January 27, 2021

GAO: IRS, Education Dept. Failed to See Abuses in For-Profit College Conversions

GAO: IRS, Education Dept. Failed to See Abuses in For-Profit College Conversions

The Government Accountability Office has just released an extensive report concluding that both the Internal Revenue Service and the U.S. Department of Education have failed to address the dangers that conversions of for-profit colleges into non-profit colleges can result in improper financial benefits for the previous owners of those schools.

Republic Report revealed in November 2019 that GAO was undertaking this investigation, at the request of Rep. Bobby Scott (D-VA) and Sen. Patty Murray (D-WA), the top Democrats on committees dealing with education, and senators Dick Durbin (D-IL) and Maggie Hassan (D-NH).  The request came after a series of conversions were approved by the IRS and education department in the past decade despite evidence that the deals were structured to continue making big money for the prior owners even after the schools became non-profit.

As evidence mounted ten years ago that many for-profit colleges were deceiving and abusing students — under-educating them and leaving them buried in debt — industry owners and lawyers seized on the idea of converting to non-profit status as a way to escape the stigma of the for-profit label, as well as to avoid the taxation and additional regulations imposed on for-profits. But non-profit institutions are required by law to operate for the benefit of students, not previous owners, and that is where abuses have been occurring, at schools including Keiser University, Independence University, Purdue Global (formerly Kaplan University), the Art Institutes, Grand Canyon University, and, most recently, Arizona Global Campus (formerly Ashford University). 

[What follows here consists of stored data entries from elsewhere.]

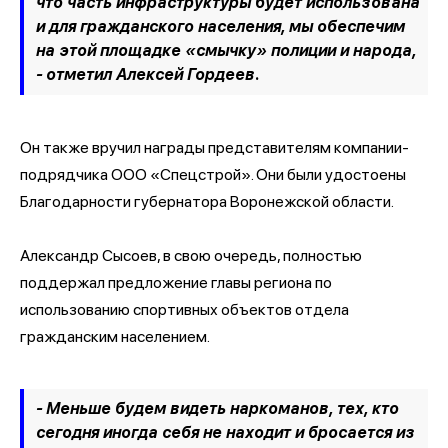
что часть инфраструктуры будет использована
и для гражданского населения, мы обеспечим
на этой площадке «смычку» полиции и народа,
- отметил Алексей Гордеев.
Он также вручил награды представителям компании-
подрядчика ООО «Спецстрой». Они были удостоены
Благодарности губернатора Воронежской области.
Александр Сысоев, в свою очередь, полностью
поддержал предложение главы региона по
использованию спортивных объектов отдела
гражданским населением.
- Меньше будем видеть наркоманов, тех, кто
сегодня иногда себя не находит и бросается из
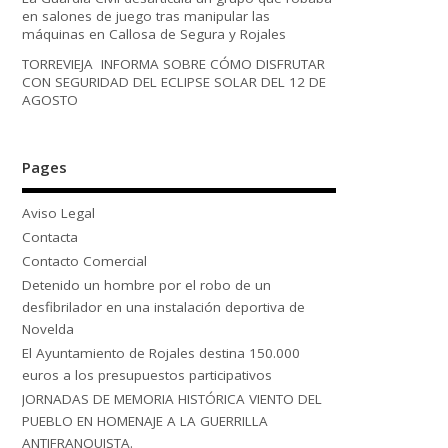
en salones de juego tras manipular las
máquinas en Callosa de Segura y Rojales
TORREVIEJA INFORMA SOBRE CÓMO DISFRUTAR
CON SEGURIDAD DEL ECLIPSE SOLAR DEL 12 DE
AGOSTO
Pages
Aviso Legal
Contacta
Contacto Comercial
Detenido un hombre por el robo de un
desfibrilador en una instalación deportiva de
Novelda
El Ayuntamiento de Rojales destina 150.000
euros a los presupuestos participativos
JORNADAS DE MEMORIA HISTÓRICA VIENTO DEL
PUEBLO EN HOMENAJE A LA GUERRILLA
ANTIFRANQUISTA.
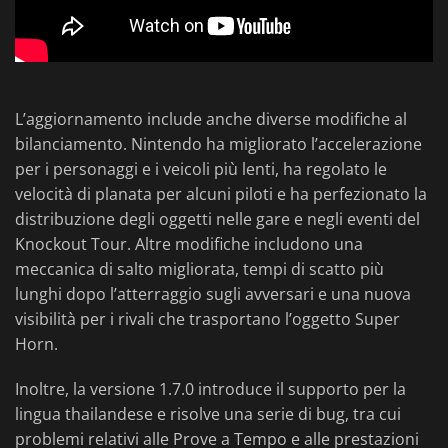
L’aggiornamento include anche diverse modifiche al
bilanciamento. Nintendo ha migliorato l’accelerazione
per i personaggi e i veicoli più lenti, ha regolato le
velocità di planata per alcuni piloti e ha perfezionato la
distribuzione degli oggetti nelle gare e negli eventi del
Knockout Tour. Altre modifiche includono una
meccanica di salto migliorata, tempi di scatto più
lunghi dopo l’atterraggio sugli avversari e una nuova
visibilità per i rivali che trasportano l’oggetto Super
Horn.
Inoltre, la versione 1.7.0 introduce il supporto per la
lingua thailandese e risolve una serie di bug, tra cui
problemi relativi alle Prove a Tempo e alle prestazioni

The GAO report identified 59 school conversions to non-profit since 2011.  About a third of those conversions left insiders — former owners, board members, or executives of the for-profit — still running the non-profit school, and those insider deals accounted for almost 80 percent – $1.8 billion – of federal student grants and loans going to these converted schools.  And in the case of these insider conversions, colleges had worse financial results right after the sale, as money  flowed to the former owners through inflated loans made from those owners to the school, contracts with those owners for the sale or rental of real estate, executive salaries, and other arrangements.

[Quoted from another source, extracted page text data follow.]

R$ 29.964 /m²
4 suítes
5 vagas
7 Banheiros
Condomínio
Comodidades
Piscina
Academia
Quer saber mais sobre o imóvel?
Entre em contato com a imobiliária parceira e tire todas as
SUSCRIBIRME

Unfortunately, GAO somehow has declined to name the colleges it has reviewed and described in detail, forcing analysts to guess which college is which by the clues in the report. My colleagues and I think we know which is which, and congressional investigators will pursue these matters.

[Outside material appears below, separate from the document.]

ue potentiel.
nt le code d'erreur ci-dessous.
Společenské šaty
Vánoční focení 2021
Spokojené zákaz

But GAO is clear that the IRS has been lax in identifying risks that school insiders may exploit these conversions and subvert the rules governing non-profits, and that the Department of Education has similarly ignored these concerns in many cases. The Department did, in the final year of the Obama administration, reject the conversion of Independence University and other schools sold to the non-profit Center for Excellence in Higher Education, but under Betsy DeVos the Department secretly reversed that decision. In 2019, however, the DeVos Department did reject Grand Canyon’s conversion application, a decision Grand Canyon recently announced it would appeal.

GAO also found that all nine for-profit colleges that had obtained formal or effective IRS approval as non-profits, but were still awaiting separate Department of Education approval to be treated as non-profits for purposes of Department regulations, had gone ahead and advertised themselves to prospective students as non-profits, arguably a deceptive practice.

Given the blatant abuses of non-profit status we have seen in the past ten years, the GAO’s conclusion that the IRS and education department have been asleep at the switch seems pretty obvious, but it’s good to hear official confirmation. It’s a solid basis for Congress to review and the new Biden administration to take prompt corrective action.

UPDATE 01-27-21 12:08 pm: Robert Shireman and Yan Cao of the Century Foundation have posted this commentary on the GAO report. 

UPDATE 02-02-21: Grand Canyon today sued the Department of Education over the rejection of its non-profit status application.